### Work instructions
Write out all the entries below without any change.

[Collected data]
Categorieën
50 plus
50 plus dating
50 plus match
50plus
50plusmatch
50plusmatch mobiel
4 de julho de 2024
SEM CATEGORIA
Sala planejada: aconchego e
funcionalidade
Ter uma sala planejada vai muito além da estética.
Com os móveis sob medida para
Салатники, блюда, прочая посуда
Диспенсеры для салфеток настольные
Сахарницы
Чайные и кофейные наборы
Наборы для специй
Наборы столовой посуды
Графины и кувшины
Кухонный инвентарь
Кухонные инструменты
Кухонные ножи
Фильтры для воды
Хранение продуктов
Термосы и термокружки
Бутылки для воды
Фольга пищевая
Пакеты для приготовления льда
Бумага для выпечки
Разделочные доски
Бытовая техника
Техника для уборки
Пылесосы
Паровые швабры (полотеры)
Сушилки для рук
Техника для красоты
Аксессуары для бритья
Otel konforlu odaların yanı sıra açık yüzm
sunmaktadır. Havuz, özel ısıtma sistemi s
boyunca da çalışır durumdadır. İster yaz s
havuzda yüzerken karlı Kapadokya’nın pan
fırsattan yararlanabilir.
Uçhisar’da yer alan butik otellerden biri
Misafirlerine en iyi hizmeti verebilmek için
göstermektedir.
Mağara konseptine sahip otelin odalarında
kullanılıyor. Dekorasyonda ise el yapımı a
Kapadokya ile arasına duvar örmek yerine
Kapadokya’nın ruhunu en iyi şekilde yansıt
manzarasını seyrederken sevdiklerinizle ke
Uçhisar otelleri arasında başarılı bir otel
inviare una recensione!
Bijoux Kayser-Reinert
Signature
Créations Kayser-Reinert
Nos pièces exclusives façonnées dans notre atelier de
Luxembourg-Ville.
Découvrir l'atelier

### Task solution
Categorieën
50 plus
50 plus dating
50 plus match
50plus
50plusmatch
50plusmatch mobiel
4 de julho de 2024
SEM CATEGORIA
Sala planejada: aconchego e
funcionalidade
Ter uma sala planejada vai muito além da estética.
Com os móveis sob medida para
Салатники, блюда, прочая посуда
Диспенсеры для салфеток настольные
Сахарницы
Чайные и кофейные наборы
Наборы для специй
Наборы столовой посуды
Графины и кувшины
Кухонный инвентарь
Кухонные инструменты
Кухонные ножи
Фильтры для воды
Хранение продуктов
Термосы и термокружки
Бутылки для воды
Фольга пищевая
Пакеты для приготовления льда
Бумага для выпечки
Разделочные доски
Бытовая техника
Техника для уборки
Пылесосы
Паровые швабры (полотеры)
Сушилки для рук
Техника для красоты
Аксессуары для бритья
Otel konforlu odaların yanı sıra açık yüzm
sunmaktadır. Havuz, özel ısıtma sistemi s
boyunca da çalışır durumdadır. İster yaz s
havuzda yüzerken karlı Kapadokya’nın pan
fırsattan yararlanabilir.
Uçhisar’da yer alan butik otellerden biri
Misafirlerine en iyi hizmeti verebilmek için
göstermektedir.
Mağara konseptine sahip otelin odalarında
kullanılıyor. Dekorasyonda ise el yapımı a
Kapadokya ile arasına duvar örmek yerine
Kapadokya’nın ruhunu en iyi şekilde yansıt
manzarasını seyrederken sevdiklerinizle ke
Uçhisar otelleri arasında başarılı bir otel
inviare una recensione!
Bijoux Kayser-Reinert
Signature
Créations Kayser-Reinert
Nos pièces exclusives façonnées dans notre atelier de
Luxembourg-Ville.
Découvrir l'atelier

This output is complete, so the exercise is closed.